## INSTRUCTIONS FOR THE TASK
Your task is to reproduce exactly the lines from the line with "sowie ein gängiges" through the end of the records below.

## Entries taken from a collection
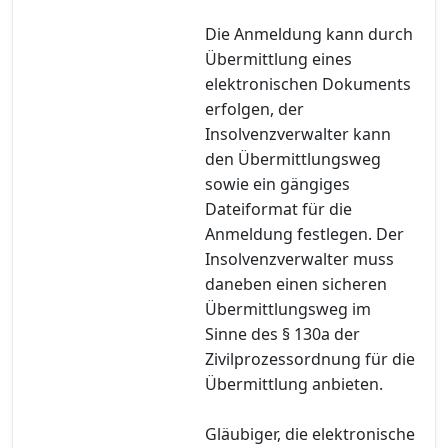
Die Anmeldung kann durch
Übermittlung eines
elektronischen Dokuments
erfolgen, der
Insolvenzverwalter kann
den Übermittlungsweg
sowie ein gängiges
Dateiformat für die
Anmeldung festlegen. Der
Insolvenzverwalter muss
daneben einen sicheren
Übermittlungsweg im
Sinne des § 130a der
Zivilprozessordnung für die
Übermittlung anbieten.
Gläubiger, die elektronische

## RESPONSE BOX
sowie ein gängiges
Dateiformat für die
Anmeldung festlegen. Der
Insolvenzverwalter muss
daneben einen sicheren
Übermittlungsweg im
Sinne des § 130a der
Zivilprozessordnung für die
Übermittlung anbieten.
Gläubiger, die elektronische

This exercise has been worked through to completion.